> **Source information**

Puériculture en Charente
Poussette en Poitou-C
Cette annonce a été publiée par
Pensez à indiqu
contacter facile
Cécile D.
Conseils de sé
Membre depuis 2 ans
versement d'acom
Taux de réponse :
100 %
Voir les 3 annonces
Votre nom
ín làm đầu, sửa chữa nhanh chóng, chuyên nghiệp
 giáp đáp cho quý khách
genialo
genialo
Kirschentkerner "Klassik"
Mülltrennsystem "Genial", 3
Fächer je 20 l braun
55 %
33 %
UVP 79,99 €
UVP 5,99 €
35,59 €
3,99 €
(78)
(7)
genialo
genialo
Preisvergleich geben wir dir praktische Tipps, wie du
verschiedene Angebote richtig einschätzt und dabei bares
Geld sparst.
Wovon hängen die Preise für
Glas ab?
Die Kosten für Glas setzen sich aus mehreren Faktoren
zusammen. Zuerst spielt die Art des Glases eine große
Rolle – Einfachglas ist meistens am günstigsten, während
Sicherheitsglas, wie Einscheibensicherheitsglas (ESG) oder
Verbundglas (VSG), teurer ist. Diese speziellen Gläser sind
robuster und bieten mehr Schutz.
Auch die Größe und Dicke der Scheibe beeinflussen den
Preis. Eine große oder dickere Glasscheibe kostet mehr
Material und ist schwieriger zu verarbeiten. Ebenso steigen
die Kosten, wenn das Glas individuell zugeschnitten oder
==
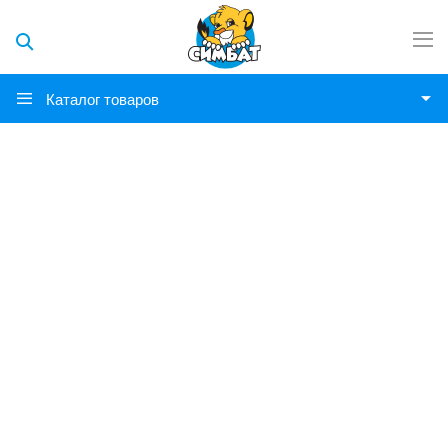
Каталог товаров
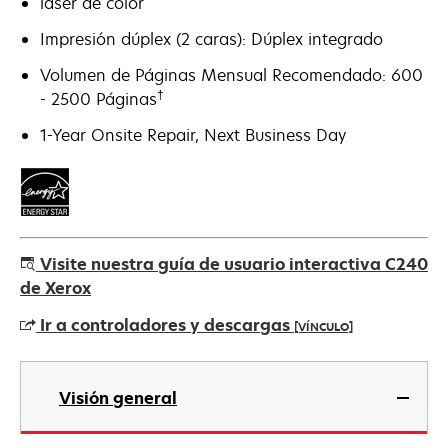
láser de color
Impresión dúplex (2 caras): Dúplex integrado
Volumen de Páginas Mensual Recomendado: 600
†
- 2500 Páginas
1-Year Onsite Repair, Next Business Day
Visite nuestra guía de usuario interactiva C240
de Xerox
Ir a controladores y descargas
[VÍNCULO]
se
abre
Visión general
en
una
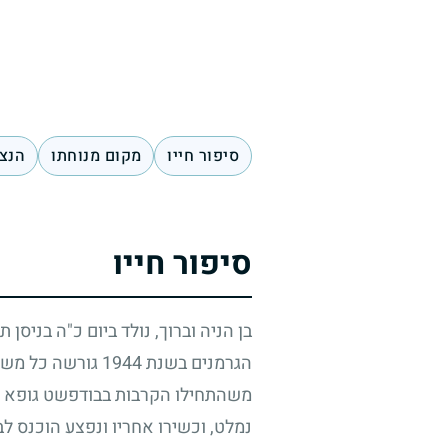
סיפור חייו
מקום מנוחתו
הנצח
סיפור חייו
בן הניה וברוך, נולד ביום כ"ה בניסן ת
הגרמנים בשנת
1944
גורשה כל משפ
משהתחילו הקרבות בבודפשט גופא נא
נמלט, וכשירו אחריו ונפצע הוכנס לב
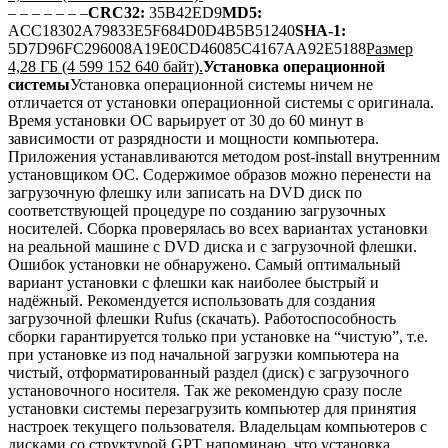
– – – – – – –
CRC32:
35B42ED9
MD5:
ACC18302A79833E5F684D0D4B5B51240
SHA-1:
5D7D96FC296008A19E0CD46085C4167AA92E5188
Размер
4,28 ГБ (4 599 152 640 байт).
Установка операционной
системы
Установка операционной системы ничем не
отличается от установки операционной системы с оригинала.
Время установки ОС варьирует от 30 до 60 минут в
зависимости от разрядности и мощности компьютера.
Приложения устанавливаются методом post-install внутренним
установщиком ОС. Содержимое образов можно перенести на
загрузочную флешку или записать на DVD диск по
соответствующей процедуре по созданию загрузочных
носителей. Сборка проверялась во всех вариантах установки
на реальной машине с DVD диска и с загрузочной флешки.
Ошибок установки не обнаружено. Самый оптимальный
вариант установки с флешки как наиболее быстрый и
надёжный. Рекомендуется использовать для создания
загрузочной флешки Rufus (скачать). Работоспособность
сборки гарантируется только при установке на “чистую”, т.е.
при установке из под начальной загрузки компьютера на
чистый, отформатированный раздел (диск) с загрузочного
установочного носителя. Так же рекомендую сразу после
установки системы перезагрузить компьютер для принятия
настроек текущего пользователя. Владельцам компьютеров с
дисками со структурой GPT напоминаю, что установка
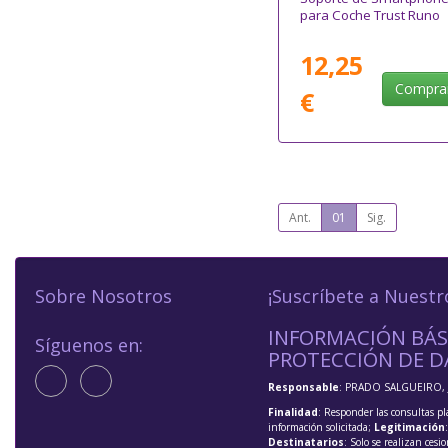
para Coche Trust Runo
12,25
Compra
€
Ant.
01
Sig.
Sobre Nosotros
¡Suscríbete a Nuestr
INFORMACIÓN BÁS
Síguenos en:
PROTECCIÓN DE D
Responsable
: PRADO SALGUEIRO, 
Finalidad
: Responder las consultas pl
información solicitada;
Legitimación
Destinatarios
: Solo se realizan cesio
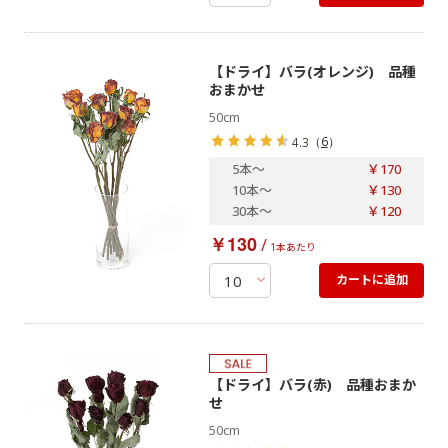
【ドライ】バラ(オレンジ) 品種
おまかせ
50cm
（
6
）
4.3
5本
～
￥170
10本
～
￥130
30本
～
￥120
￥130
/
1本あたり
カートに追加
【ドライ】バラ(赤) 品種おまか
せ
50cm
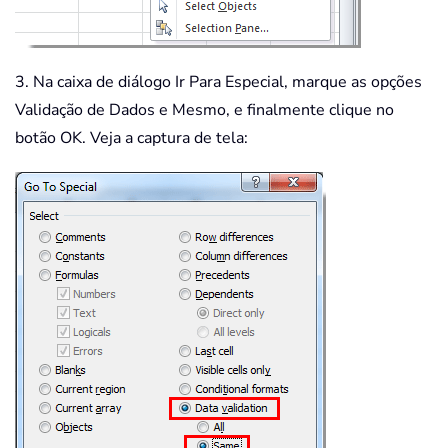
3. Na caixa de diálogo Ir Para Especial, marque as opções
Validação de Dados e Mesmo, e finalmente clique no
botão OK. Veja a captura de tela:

> **Task brief**
From the records above, transcribe only the stretch from the line with "Destinatarios" through the line with "botão OK. Veja", keeping both ends. Omit pictures.

> **Task solution**
Destinatarios
: Solo se realizan cesio
【ドライ】バラ(オレンジ) 品種
おまかせ
50cm
（
6
）
4.3
5本
～
￥170
10本
～
￥130
30本
～
￥120
￥130
/
1本あたり
カートに追加
【ドライ】バラ(赤) 品種おまか
せ
50cm
3. Na caixa de diálogo Ir Para Especial, marque as opções
Validação de Dados e Mesmo, e finalmente clique no
botão OK. Veja a captura de tela:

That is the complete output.